Padma Devi (1917–1983) was a popular Indian Bengali Hindi/Hindustani Film Actress and playback singer of Indian cinema, in the silent era and the early talkies. Starting her career with the main role in Sea Goddess (1931), directed by Dhirubhai Desai and produced by Saroj Film Company, Padma went on to act in over one hundred films in her career.

Early years 

Padma Devi was born on 1917 in Bengal, British India. Her ancestral home was Madaripur. Her real name was Nilima.

Career 

Padma Devi  was one of the earliest action heroines of the Indian Cinema. She started her career with Sea Goddess, filmed in 1931, and was often cast with "dare-devil" Boman Shroff in a stream of successful stunt films such as The Amazon, directed and produced by JBH Wadia, released in 1933.
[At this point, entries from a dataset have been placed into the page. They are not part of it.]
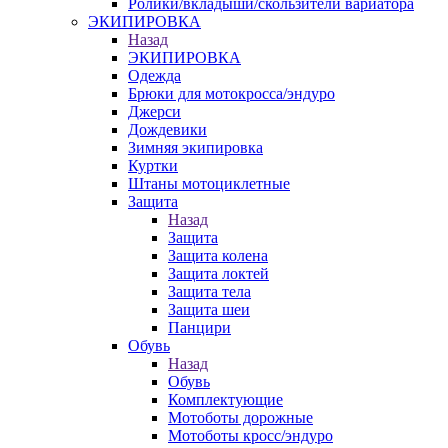
Ролики/вкладыши/скользители вариатора
ЭКИПИРОВКА
Назад
ЭКИПИРОВКА
Одежда
Брюки для мотокросса/эндуро
Джерси
Дождевики
Зимняя экипировка
Куртки
Штаны мотоциклетные
Защита
Назад
Защита
Защита колена
Защита локтей
Защита тела
Защита шеи
Панцири
Обувь
Назад
Обувь
Комплектующие
Мотоботы дорожные
Мотоботы кросс/эндуро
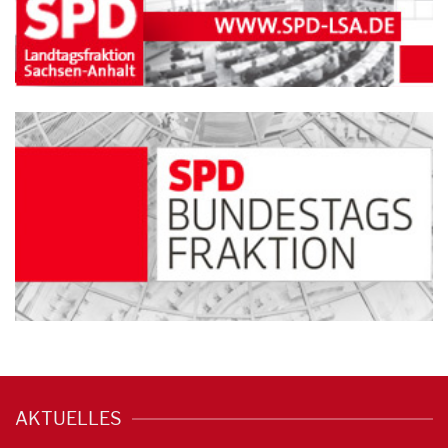
AKTUELLES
In his unpublished autobiography, Jamshed Boman Homi Wadia wrote:“I made my last silent thriller 'The Amazon' or 'Dilruba Daku' [w]ith Padma in the stellar role. The [s]tory was the reverse of 'Thunderbolt', with Padma as the masked woman and saviour of the people. Of course, I had to avail of a duplicate in female garb to enact her stunts. Even so, Padma had become an adept in fight sequences and her youth and beauty added glamour to the film. It was the box office success of 'The Amazon' which had induced me to sign Fearless Nadia in my talkies to come, with whom I was to make that super-stunt film 'Hunterwali' and take the Indian film world by storm. (Wadia 1978: ch. 43).”Kisan Kanya starring  Padma Devi is the first indigenously made color movie which was released in 1937. Her work was appreciated in movies like Chalti Duniya, Hindustan Hamara, Jini Ram Tini Krishno Ek-i Dehe Ramkrishna, Sree Sree Ramkrishna Kathamrita, Maa Bhabani Maa Amar and many more.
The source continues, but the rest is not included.